As institutions across the world grapple with the fallout of our current pandemic, sector-wide dialogues on the future of museum practice, ranging from the administrative to the curatorial in nature, have begun to take precedence. In a recent report published by the American Alliance of Museums, a survey of 2,666 museum professionals showed that a fifth of workers don’t anticipate remaining in the field, most citing burnout, a statistic further exacerbated by marginalized identity intersections.
COVID-19 has raised participation barriers even more: 40 percent of those surveyed said they lost income over the course of lockdown in tandem with an increased workload. Museums emphasizing social justice on gallery walls must strategize what that ethos looks like in their offices too; and as institutions recalibrate their priorities in a post-COVID, hybridized landscape, creativity is essential to establishing the industry’s next chapter.

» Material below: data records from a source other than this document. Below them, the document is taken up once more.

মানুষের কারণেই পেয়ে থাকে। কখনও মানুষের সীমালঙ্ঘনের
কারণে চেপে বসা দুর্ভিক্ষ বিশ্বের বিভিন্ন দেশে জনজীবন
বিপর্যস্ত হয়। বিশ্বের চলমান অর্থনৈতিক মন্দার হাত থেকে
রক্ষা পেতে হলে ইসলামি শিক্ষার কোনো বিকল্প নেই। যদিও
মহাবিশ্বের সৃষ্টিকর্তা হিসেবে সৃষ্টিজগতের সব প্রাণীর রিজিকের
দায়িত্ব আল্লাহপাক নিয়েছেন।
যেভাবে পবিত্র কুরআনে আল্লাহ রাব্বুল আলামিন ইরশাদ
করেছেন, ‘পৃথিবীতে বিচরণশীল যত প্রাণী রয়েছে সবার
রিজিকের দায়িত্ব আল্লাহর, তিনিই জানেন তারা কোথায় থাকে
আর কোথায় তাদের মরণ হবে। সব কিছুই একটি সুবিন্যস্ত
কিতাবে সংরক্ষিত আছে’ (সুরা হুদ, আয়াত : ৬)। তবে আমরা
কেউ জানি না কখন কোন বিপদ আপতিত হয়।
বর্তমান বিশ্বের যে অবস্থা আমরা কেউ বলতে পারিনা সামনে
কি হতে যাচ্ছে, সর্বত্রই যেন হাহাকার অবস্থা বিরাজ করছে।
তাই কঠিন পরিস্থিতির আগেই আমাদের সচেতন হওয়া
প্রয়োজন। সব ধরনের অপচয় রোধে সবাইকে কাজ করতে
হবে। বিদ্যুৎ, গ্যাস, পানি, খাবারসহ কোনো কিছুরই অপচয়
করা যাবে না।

That’s where the Studio Museum in Harlem comes in. Their new digital program, the Museum Professionals Seminar, aims to provide professional development inspired by the Studio Museum’s mission, one built on the tenets of inclusion, equity, and community. The seminar consists of educational workshops aimed at supporting early career museum professionals, promoting discussion, and skill-building across arts and cultural institutions. The program allows new and emerging faces to create community alongside their learning experiences; weekly readings are assigned to help center conversations on a variety of relevant topics like curatorial practice, public programming, and arts administration.

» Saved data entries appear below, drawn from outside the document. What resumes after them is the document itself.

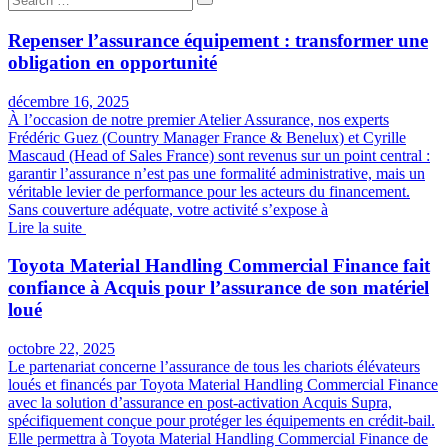
Repenser l’assurance équipement : transformer une
obligation en opportunité
décembre 16, 2025
À l’occasion de notre premier Atelier Assurance, nos experts
Frédéric Guez (Country Manager France & Benelux) et Cyrille
Mascaud (Head of Sales France) sont revenus sur un point central :
garantir l’assurance n’est pas une formalité administrative, mais un
véritable levier de performance pour les acteurs du financement.
Sans couverture adéquate, votre activité s’expose à
Lire la suite
Toyota Material Handling Commercial Finance fait
confiance à Acquis pour l’assurance de son matériel
loué
octobre 22, 2025
Le partenariat concerne l’assurance de tous les chariots élévateurs
loués et financés par Toyota Material Handling Commercial Finance
avec la solution d’assurance en post-activation Acquis Supra,
spécifiquement conçue pour protéger les équipements en crédit-bail.
Elle permettra à Toyota Material Handling Commercial Finance de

“If we think about the way museums generally operate, there are exhibitions and programs in response to those exhibition’s themes or concerns… those programs are one-off most of the time,” Ilk Yasha, the Studio Museum Institute’s Coordinator, told Jing Culture & Commerce. “So what happens when museums build long relationships and community in this time of COVID outside of the one-size-fits-all model? This seminar is built out of that intention to slow down, have folks commit to a longer program, and actually grow, connect, and learn.”

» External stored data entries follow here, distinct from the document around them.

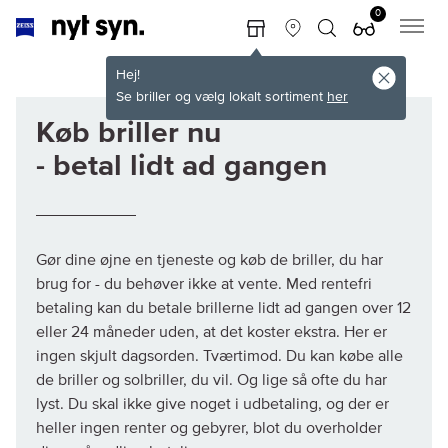
0
Hej!
Se briller og vælg lokalt sortiment
her
Køb briller nu
- betal lidt ad gangen
Gør dine øjne en tjeneste og køb de briller, du har
brug for - du behøver ikke at vente. Med rentefri
betaling kan du betale brillerne lidt ad gangen over 12
eller 24 måneder uden, at det koster ekstra. Her er
ingen skjult dagsorden. Tværtimod. Du kan købe alle
de briller og solbriller, du vil. Og lige så ofte du har
lyst. Du skal ikke give noget i udbetaling, og der er
heller ingen renter og gebyrer, blot du overholder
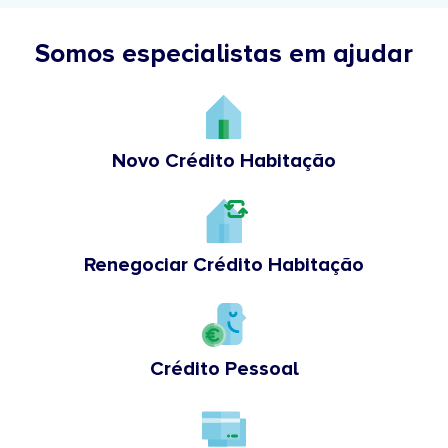
Somos especialistas em ajudar
Novo Crédito Habitação
Renegociar Crédito Habitação
Crédito Pessoal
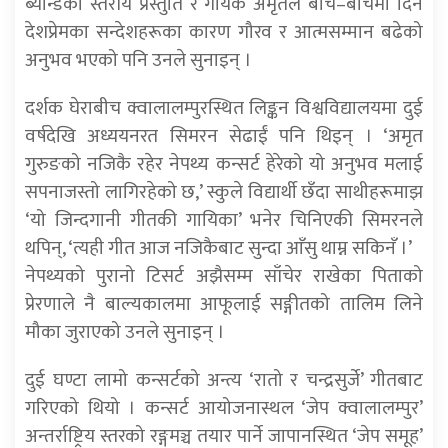
ब्यान्डको स्तरीय प्रस्तुति र गायक अमृतले बीच–बीचमा दिने
देशप्रेमका सन्देशहरूका कारण गौरव र आत्मसम्मान बढेको
अनुभव भएको पनि उनले सुनाइन् ।
दर्शक घेराबीच क्वालालम्पुरस्थित लिङ्कन विश्वविद्यालयमा दुई
वर्षदेखि अध्ययनरत सिमरन सेढाईं पनि थिइन् । ‘अमृत
गुरुङको नजिकै रहेर नेपथ्य कन्सर्ट हेरेको यो अनुभव मलाई
सपनाजस्तो लागिरहेको छ,’ स्कुले विद्यार्थी छँदा साथीहरूमाझ
‘यो जिन्दगानी गीतकी गायिका’ भनेर चिनिएकी सिमरनले
थपिन्, ‘त्यही गीत आज नजिकैबाट सुन्दा आँसु थाम्न सकिनँ ।’
नेपथ्यको पुरानो टिसर्ट अझैसम्म साँचेर राखेका पिताको
प्रेरणाले नै बाल्यकालमा आफूलाई सङ्गीतको तालिम लिने
मौका जुराएको उनले सुनाइन् ।
दुई घण्टा लामो कन्सर्टको अन्त्य ‘रातो र चन्द्रसुर्जे’ गीतबाट
गरिएको थियो । कन्सर्ट आयोजनास्थल ‘जेप क्वालालम्पुर’
अन्तर्राष्ट्रिय स्तरको रङ्गमञ्च तयार पार्ने जापानस्थित ‘जेप समूह’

The Studio Museum’s seminar is open to undergraduates, graduate students, and workers in the field with an “investment in the art and artists of African descent,” says Yasha. “The fact that we pay folks to take part in this program is a shift,” he continues, “because we’re trying to acknowledge the extreme conditions under which this program is possible. There’s a notion of equity built into it. People are getting paid for their time to learn and make connections because this social, political moment and the health crisis at hand has made it very difficult for folks to sustain careers and livelihood. It means something to use the resources and ethos of the institution to support those that are invested in the future of our sector.”
Yasha describes the program as “rigorous,” citing guest lectures from Studio Museum professionals and the aforementioned readings, but also underscores the emotional element at play. “It’s also about vulnerability… staff members are talking about the theories and philosophies that inspired their work, but they’re also talking about the realness of this moment.”
The importance not just of this seminar, but the precedent it sets in the museum sphere, cannot be overstated. “Right now, there is an incredible and palpable questioning going on in this cultural moment, and it’s allowed folks to realize the importance of having diverse, open, inclusive institutions, as well as programs and organizations.”